GIVEN RECORDS:

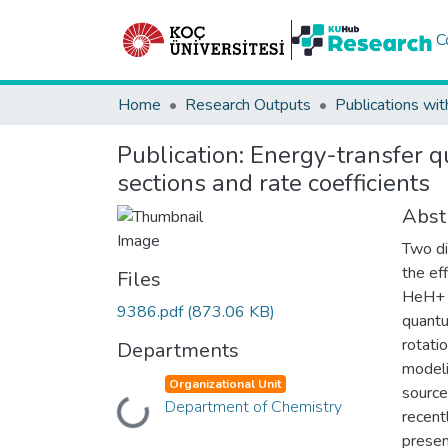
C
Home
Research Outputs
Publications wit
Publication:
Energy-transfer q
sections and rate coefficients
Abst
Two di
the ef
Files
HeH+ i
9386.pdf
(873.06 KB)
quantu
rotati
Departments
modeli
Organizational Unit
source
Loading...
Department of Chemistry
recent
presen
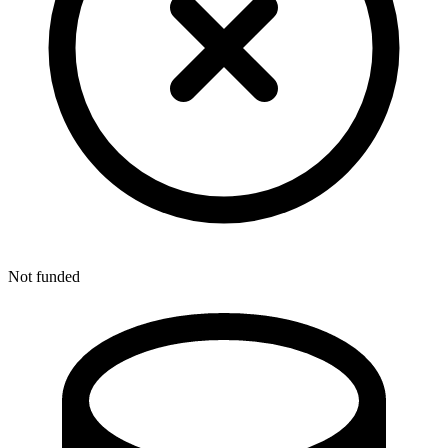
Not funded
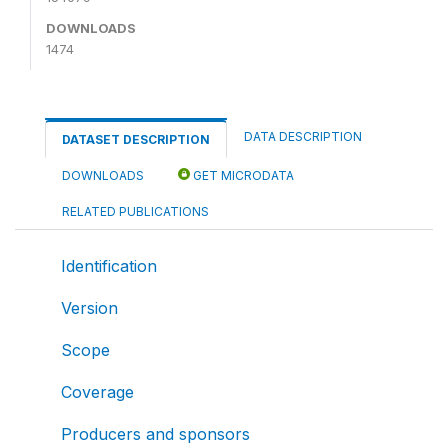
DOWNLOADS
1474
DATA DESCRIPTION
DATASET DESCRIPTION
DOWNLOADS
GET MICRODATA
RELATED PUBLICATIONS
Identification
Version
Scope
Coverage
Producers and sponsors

==

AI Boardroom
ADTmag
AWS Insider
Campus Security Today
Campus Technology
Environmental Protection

EXERCISE INSTRUCTIONS: Reproduce each line of the material that mentions "DESCRIPTION".

TASK RESULT:
DATA DESCRIPTION
DATASET DESCRIPTION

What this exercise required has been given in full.